(Records from a collection)
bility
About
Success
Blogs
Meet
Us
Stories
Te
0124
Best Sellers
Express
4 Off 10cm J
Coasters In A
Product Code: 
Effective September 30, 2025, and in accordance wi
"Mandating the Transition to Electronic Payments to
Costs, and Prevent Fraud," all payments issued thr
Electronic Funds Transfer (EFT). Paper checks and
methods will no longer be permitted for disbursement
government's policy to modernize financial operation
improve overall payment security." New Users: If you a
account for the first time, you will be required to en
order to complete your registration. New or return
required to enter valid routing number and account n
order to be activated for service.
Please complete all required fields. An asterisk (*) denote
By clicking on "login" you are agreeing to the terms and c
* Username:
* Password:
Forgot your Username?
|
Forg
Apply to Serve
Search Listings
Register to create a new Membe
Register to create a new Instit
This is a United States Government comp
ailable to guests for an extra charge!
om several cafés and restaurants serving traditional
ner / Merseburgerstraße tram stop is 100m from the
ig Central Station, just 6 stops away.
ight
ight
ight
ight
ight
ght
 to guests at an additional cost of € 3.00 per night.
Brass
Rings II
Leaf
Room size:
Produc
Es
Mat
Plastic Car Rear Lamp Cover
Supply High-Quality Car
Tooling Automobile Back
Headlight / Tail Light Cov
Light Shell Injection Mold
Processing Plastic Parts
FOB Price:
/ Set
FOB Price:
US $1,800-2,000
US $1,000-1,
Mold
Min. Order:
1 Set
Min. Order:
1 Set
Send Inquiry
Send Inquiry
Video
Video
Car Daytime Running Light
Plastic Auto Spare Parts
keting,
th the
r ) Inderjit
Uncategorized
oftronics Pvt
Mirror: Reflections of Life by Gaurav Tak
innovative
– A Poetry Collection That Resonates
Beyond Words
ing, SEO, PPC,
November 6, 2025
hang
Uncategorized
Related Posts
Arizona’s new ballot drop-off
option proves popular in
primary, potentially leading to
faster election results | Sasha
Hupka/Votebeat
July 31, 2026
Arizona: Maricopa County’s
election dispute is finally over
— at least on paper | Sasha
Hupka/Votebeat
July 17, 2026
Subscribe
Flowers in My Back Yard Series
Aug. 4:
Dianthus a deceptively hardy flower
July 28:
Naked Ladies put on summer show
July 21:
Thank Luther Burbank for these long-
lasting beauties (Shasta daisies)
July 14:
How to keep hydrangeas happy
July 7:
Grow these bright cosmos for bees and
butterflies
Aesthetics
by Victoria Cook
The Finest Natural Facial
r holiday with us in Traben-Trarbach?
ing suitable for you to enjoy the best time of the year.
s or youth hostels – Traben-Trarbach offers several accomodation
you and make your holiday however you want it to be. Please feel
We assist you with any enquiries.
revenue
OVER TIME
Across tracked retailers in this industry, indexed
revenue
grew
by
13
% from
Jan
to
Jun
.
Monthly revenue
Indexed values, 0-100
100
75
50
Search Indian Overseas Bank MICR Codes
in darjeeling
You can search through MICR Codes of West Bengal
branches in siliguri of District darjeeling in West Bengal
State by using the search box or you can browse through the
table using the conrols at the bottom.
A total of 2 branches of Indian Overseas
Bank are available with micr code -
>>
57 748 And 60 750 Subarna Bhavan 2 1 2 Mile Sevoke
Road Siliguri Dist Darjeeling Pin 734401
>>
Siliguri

■ About this exercise ■
Copy out each entry once more, character for character.

■ Answer box ■
bility
About
Success
Blogs
Meet
Us
Stories
Te
0124
Best Sellers
Express
4 Off 10cm J
Coasters In A
Product Code: 
Effective September 30, 2025, and in accordance wi
"Mandating the Transition to Electronic Payments to
Costs, and Prevent Fraud," all payments issued thr
Electronic Funds Transfer (EFT). Paper checks and
methods will no longer be permitted for disbursement
government's policy to modernize financial operation
improve overall payment security." New Users: If you a
account for the first time, you will be required to en
order to complete your registration. New or return
required to enter valid routing number and account n
order to be activated for service.
Please complete all required fields. An asterisk (*) denote
By clicking on "login" you are agreeing to the terms and c
* Username:
* Password:
Forgot your Username?
|
Forg
Apply to Serve
Search Listings
Register to create a new Membe
Register to create a new Instit
This is a United States Government comp
ailable to guests for an extra charge!
om several cafés and restaurants serving traditional
ner / Merseburgerstraße tram stop is 100m from the
ig Central Station, just 6 stops away.
ight
ight
ight
ight
ight
ght
 to guests at an additional cost of € 3.00 per night.
Brass
Rings II
Leaf
Room size:
Produc
Es
Mat
Plastic Car Rear Lamp Cover
Supply High-Quality Car
Tooling Automobile Back
Headlight / Tail Light Cov
Light Shell Injection Mold
Processing Plastic Parts
FOB Price:
/ Set
FOB Price:
US $1,800-2,000
US $1,000-1,
Mold
Min. Order:
1 Set
Min. Order:
1 Set
Send Inquiry
Send Inquiry
Video
Video
Car Daytime Running Light
Plastic Auto Spare Parts
keting,
th the
r ) Inderjit
Uncategorized
oftronics Pvt
Mirror: Reflections of Life by Gaurav Tak
innovative
– A Poetry Collection That Resonates
Beyond Words
ing, SEO, PPC,
November 6, 2025
hang
Uncategorized
Related Posts
Arizona’s new ballot drop-off
option proves popular in
primary, potentially leading to
faster election results | Sasha
Hupka/Votebeat
July 31, 2026
Arizona: Maricopa County’s
election dispute is finally over
— at least on paper | Sasha
Hupka/Votebeat
July 17, 2026
Subscribe
Flowers in My Back Yard Series
Aug. 4:
Dianthus a deceptively hardy flower
July 28:
Naked Ladies put on summer show
July 21:
Thank Luther Burbank for these long-
lasting beauties (Shasta daisies)
July 14:
How to keep hydrangeas happy
July 7:
Grow these bright cosmos for bees and
butterflies
Aesthetics
by Victoria Cook
The Finest Natural Facial
r holiday with us in Traben-Trarbach?
ing suitable for you to enjoy the best time of the year.
s or youth hostels – Traben-Trarbach offers several accomodation
you and make your holiday however you want it to be. Please feel
We assist you with any enquiries.
revenue
OVER TIME
Across tracked retailers in this industry, indexed
revenue
grew
by
13
% from
Jan
to
Jun
.
Monthly revenue
Indexed values, 0-100
100
75
50
Search Indian Overseas Bank MICR Codes
in darjeeling
You can search through MICR Codes of West Bengal
branches in siliguri of District darjeeling in West Bengal
State by using the search box or you can browse through the
table using the conrols at the bottom.
A total of 2 branches of Indian Overseas
Bank are available with micr code -
>>
57 748 And 60 750 Subarna Bhavan 2 1 2 Mile Sevoke
Road Siliguri Dist Darjeeling Pin 734401
>>
Siliguri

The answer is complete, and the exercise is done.